*DATA LISTING*
****************************************
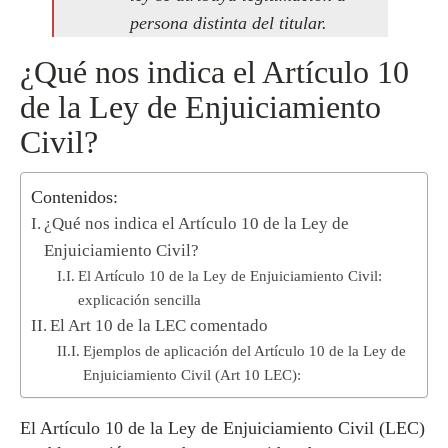
persona distinta del titular.
¿Qué nos indica el Artículo 10
de la Ley de Enjuiciamiento
Civil?
Contenidos:
¿Qué nos indica el Artículo 10 de la Ley de
Enjuiciamiento Civil?
El Artículo 10 de la Ley de Enjuiciamiento Civil:
explicación sencilla
El Art 10 de la LEC comentado
Ejemplos de aplicación del Artículo 10 de la Ley de
Enjuiciamiento Civil (Art 10 LEC):
El Artículo 10 de la Ley de Enjuiciamiento Civil (LEC)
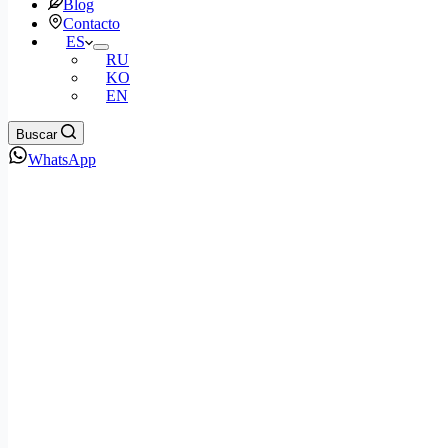
Blog
Contacto
ES
RU
KO
EN
Buscar
WhatsApp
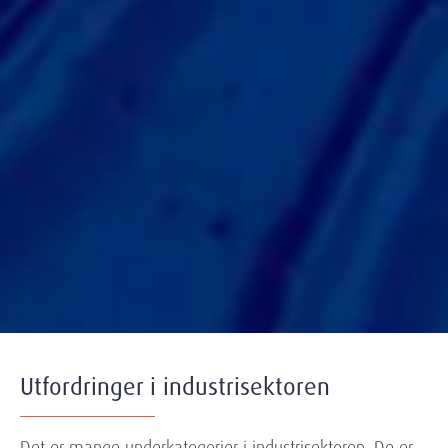
Utfordringer i industrisektoren
Det er mange underkategorier i industrisektoren. De er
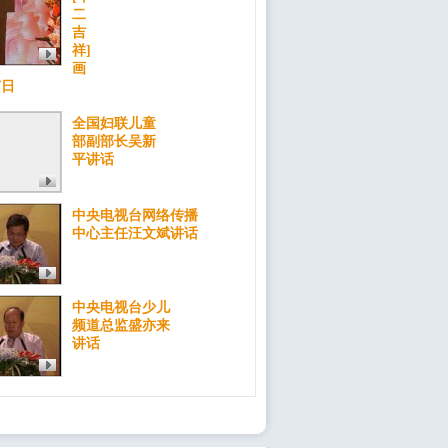
二
吉
祥]
画
节日
全国妇联儿童
部副部长吴新
平讲话
中央电视台网络传播
中心主任汪文斌讲话
中央电视台少儿
频道总监盛亦来
讲话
****************************************
*TASK TO COMPLETE*
Could you print all of the entries exactly, skipping the images?

*ANSWER TO THIS EXERCISE*
persona distinta del titular.
¿Qué nos indica el Artículo 10
de la Ley de Enjuiciamiento
Civil?
Contenidos:
¿Qué nos indica el Artículo 10 de la Ley de
Enjuiciamiento Civil?
El Artículo 10 de la Ley de Enjuiciamiento Civil:
explicación sencilla
El Art 10 de la LEC comentado
Ejemplos de aplicación del Artículo 10 de la Ley de
Enjuiciamiento Civil (Art 10 LEC):
El Artículo 10 de la Ley de Enjuiciamiento Civil (LEC)
Blog
Contacto
ES
RU
KO
EN
Buscar
WhatsApp
Utfordringer i industrisektoren
Det er mange underkategorier i industrisektoren. De er
二
吉
祥]
画
节日
全国妇联儿童
部副部长吴新
平讲话
中央电视台网络传播
中心主任汪文斌讲话
中央电视台少儿
频道总监盛亦来
讲话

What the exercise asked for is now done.